┌────────

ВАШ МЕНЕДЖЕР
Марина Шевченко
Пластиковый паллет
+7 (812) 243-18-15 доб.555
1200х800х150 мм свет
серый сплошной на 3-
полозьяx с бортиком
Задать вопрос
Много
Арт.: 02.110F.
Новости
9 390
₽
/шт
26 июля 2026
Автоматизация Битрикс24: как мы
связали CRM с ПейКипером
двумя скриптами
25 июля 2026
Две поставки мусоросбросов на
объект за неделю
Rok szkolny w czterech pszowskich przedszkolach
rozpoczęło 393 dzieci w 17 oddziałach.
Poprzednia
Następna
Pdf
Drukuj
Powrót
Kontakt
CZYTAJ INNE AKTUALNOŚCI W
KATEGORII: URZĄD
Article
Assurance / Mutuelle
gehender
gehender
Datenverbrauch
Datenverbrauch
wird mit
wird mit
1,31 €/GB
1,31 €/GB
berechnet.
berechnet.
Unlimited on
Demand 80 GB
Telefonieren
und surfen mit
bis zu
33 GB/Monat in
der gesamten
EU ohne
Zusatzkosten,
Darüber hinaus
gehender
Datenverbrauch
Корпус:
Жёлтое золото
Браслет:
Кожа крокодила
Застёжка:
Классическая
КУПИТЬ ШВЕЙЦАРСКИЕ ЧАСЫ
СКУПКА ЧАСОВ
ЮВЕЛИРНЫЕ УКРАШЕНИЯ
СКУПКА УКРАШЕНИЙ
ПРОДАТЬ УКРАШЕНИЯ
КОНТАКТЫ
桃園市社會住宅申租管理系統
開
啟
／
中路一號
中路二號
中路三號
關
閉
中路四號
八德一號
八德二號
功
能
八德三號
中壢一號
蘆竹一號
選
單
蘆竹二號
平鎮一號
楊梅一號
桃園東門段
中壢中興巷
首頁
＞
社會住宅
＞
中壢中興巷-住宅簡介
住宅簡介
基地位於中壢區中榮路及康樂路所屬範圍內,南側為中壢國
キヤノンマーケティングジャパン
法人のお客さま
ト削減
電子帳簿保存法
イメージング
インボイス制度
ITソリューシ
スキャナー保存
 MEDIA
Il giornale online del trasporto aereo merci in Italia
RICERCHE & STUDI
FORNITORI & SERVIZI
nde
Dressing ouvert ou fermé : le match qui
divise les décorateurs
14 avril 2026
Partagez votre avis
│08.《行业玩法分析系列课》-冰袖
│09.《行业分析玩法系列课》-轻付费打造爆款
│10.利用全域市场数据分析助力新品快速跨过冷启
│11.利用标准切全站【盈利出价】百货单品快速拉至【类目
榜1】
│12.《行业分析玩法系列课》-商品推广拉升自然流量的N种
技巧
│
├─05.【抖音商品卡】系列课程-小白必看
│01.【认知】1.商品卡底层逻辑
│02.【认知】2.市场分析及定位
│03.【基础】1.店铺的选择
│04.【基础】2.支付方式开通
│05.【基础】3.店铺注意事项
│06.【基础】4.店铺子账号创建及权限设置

└────────

WHAT IS EXPECTED>
Should a line in the material contain "УКРАШЕНИЯ", copy it.

TASK RESPONSE>
ЮВЕЛИРНЫЕ УКРАШЕНИЯ
ПРОДАТЬ УКРАШЕНИЯ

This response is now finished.